** Material for this task follows **
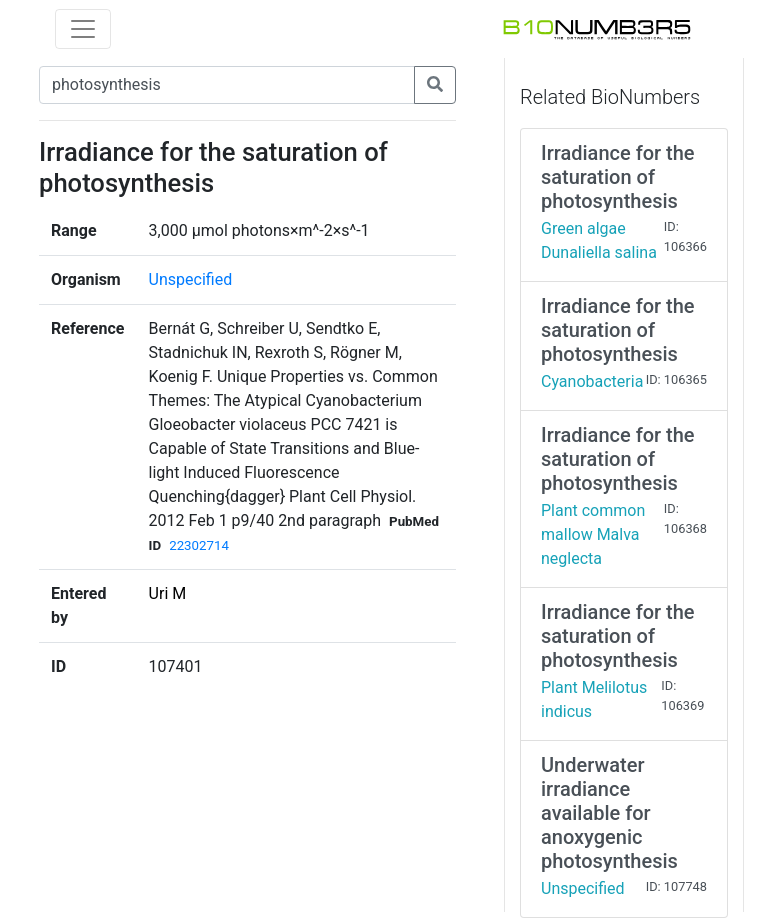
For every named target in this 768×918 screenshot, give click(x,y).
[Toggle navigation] (83, 29)
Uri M (168, 593)
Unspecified (191, 279)
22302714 (199, 545)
** End of Material for this task **
§ Aim of the exercise:
Return all records verbatim and drop the pictures.

§ Response box:
For every named target in this 768×918 screenshot, give click(x,y).
[Toggle navigation] (83, 29)
Uri M (168, 593)
Unspecified (191, 279)
22302714 (199, 545)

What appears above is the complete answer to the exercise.